Could you filter the records below down to the lines that include the word "servizio"?
Segment Open
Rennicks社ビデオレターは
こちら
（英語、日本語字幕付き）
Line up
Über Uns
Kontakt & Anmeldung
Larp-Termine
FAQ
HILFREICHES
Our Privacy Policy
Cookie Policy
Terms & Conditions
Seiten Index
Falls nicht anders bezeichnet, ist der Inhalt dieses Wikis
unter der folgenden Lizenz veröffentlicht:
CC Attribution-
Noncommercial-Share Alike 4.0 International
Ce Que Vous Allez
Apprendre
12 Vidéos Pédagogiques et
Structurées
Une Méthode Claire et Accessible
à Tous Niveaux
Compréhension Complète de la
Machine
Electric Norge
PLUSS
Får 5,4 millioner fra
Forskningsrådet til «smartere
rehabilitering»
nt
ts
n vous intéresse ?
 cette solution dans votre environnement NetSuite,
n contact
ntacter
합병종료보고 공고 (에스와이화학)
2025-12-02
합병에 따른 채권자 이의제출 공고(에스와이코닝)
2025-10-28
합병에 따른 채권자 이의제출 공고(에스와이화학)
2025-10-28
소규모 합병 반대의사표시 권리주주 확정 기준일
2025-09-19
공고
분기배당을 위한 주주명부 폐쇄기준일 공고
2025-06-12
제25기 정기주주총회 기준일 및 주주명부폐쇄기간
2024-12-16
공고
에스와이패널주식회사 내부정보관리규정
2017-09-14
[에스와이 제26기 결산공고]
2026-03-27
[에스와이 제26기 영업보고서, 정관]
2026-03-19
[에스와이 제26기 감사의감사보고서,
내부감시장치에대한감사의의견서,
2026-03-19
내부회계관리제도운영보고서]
Segment Closed
Segment Open
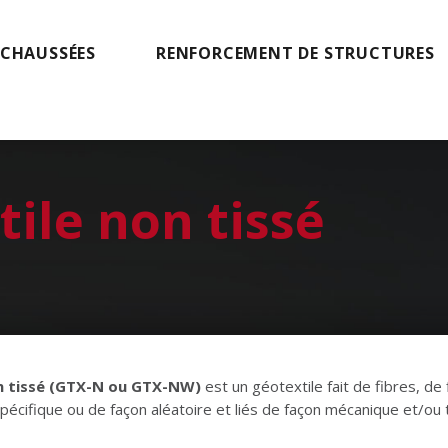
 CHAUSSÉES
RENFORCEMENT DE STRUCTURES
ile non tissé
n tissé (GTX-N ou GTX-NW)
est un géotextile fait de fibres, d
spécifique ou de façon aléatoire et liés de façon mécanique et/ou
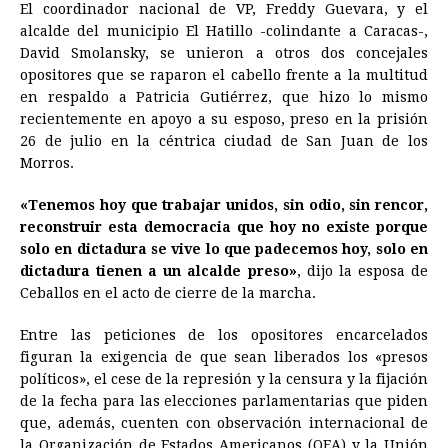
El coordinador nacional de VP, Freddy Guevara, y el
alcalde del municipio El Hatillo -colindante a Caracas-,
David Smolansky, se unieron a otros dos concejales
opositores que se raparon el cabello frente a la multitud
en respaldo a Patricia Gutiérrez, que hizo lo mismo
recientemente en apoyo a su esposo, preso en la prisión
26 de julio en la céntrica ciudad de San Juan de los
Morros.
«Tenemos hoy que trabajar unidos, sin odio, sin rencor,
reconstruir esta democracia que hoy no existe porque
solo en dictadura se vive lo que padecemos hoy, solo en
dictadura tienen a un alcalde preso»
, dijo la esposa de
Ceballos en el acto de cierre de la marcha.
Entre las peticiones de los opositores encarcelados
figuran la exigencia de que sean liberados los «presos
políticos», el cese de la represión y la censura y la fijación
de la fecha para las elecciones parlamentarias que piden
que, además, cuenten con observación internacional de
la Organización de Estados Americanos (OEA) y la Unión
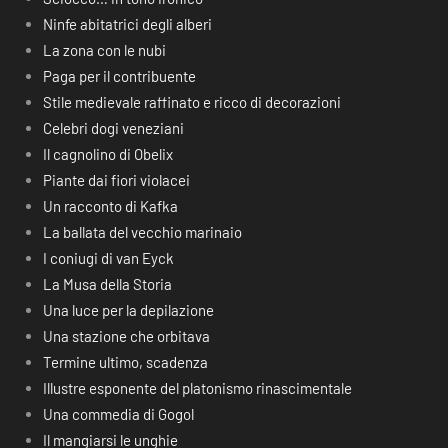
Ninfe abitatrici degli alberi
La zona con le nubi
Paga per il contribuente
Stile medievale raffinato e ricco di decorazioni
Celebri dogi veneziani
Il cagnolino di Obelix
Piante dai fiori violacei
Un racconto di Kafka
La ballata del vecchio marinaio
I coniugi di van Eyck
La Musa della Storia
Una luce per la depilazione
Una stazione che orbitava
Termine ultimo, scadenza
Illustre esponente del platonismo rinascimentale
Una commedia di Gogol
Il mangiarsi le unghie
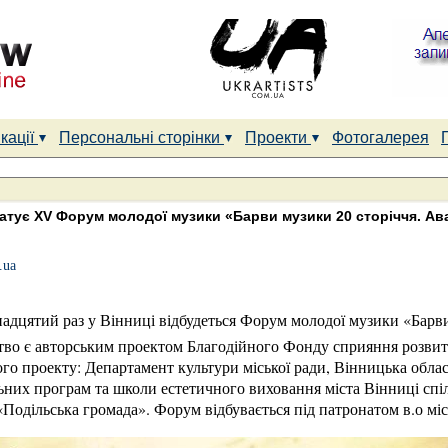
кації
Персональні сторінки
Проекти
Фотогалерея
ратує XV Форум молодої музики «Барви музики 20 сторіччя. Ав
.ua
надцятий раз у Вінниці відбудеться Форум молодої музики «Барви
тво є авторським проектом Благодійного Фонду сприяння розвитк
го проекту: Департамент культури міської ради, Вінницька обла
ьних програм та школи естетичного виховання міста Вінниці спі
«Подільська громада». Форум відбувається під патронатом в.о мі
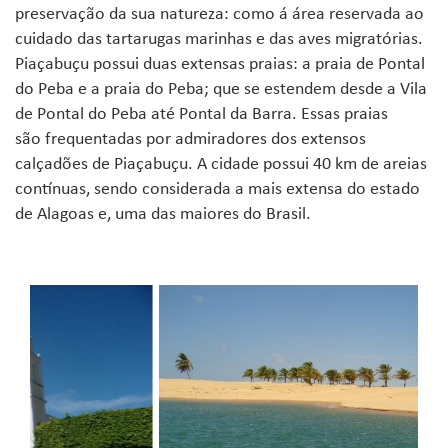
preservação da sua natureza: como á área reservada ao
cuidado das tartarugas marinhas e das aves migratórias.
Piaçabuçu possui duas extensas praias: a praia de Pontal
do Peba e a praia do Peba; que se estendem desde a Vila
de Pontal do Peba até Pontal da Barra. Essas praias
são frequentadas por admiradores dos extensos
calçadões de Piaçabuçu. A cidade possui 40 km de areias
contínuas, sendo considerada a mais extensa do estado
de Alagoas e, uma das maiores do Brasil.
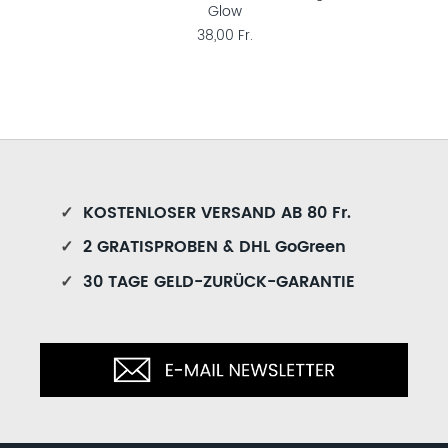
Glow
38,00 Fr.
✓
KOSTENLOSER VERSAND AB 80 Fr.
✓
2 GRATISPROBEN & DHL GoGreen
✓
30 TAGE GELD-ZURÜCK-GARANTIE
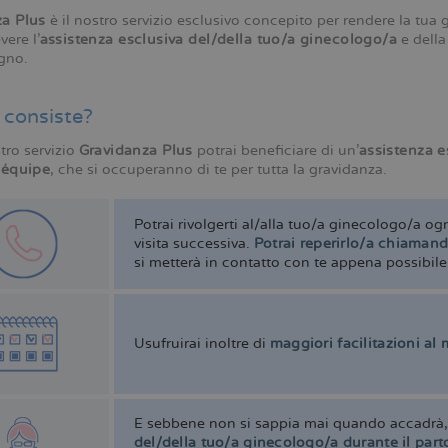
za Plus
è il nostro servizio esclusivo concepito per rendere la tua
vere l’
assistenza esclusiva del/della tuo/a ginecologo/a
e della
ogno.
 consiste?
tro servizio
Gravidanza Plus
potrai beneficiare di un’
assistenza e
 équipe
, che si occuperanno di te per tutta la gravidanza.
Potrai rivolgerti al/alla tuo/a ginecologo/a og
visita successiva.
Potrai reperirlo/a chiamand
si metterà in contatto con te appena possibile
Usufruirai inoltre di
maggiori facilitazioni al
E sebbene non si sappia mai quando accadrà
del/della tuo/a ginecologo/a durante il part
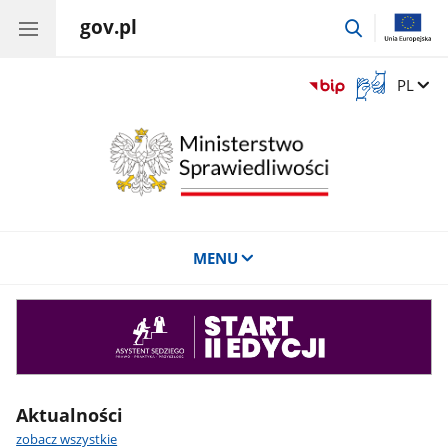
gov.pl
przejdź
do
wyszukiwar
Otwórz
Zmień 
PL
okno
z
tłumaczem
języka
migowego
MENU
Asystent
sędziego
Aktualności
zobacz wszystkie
Segment Closed
■ **ANSWER BELOW**
è il nostro servizio esclusivo concepito per rendere la tua
tro servizio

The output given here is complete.